In connection with the Merger, one of the former MEA shareholders, Lubar Capital LLC (“Lubar”), received the right to nominate one individual for election to the Company’s board of directors. Accordingly, the Company’s board of directors increased the size of the board of directors and elected David Lubar as a director on January 22, 2008. Lubar will continue to retain its right to nominate one individual for so long as Lubar and its affiliates continue to maintain at least 75% of their aggregate initial ownership measured in number of equity securities of the Company and its affiliates.

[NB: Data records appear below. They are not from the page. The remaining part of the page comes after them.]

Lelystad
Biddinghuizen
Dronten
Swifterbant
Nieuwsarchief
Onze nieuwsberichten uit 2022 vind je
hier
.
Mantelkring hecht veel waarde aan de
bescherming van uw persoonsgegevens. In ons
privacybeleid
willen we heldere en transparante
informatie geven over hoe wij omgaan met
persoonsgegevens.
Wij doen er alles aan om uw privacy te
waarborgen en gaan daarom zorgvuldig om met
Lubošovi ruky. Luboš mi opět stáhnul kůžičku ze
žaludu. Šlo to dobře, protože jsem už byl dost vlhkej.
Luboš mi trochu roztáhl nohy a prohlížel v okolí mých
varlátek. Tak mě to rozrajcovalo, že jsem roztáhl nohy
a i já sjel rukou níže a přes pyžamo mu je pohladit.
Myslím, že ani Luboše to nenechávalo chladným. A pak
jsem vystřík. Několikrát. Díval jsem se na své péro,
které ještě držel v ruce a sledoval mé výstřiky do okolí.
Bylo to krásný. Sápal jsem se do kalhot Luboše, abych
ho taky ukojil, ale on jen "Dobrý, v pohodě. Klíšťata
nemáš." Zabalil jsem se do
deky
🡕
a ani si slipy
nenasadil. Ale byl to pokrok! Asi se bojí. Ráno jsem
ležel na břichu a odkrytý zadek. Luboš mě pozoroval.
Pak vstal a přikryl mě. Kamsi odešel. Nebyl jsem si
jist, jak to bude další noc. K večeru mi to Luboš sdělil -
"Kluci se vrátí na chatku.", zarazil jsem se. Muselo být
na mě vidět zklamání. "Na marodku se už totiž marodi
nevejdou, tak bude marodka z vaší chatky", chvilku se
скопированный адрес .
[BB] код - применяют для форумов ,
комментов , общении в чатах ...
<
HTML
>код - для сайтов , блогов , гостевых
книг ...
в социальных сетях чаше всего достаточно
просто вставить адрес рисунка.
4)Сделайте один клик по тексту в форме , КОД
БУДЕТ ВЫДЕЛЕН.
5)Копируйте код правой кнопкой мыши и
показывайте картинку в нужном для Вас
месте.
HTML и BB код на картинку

Marshall Erdman & Associates, Inc. and certain of its affiliates (the “Merging Companies”) and the former holders of MEA shares have agreed to indemnify the Company, the Operating Partnership and their respective affiliates against certain liabilities and losses resulting from the breach of any representation and warranty made by the Merging Companies in the Merger Agreement or other transaction documents and/or any breach or non-fulfillment of any agreement or covenant of the Merging Companies contained in the Merger Agreement. The Merging Companies also have agreed to indemnify the Company, the Operating Partnership and their respective affiliates against certain pre-closing tax and other liabilities.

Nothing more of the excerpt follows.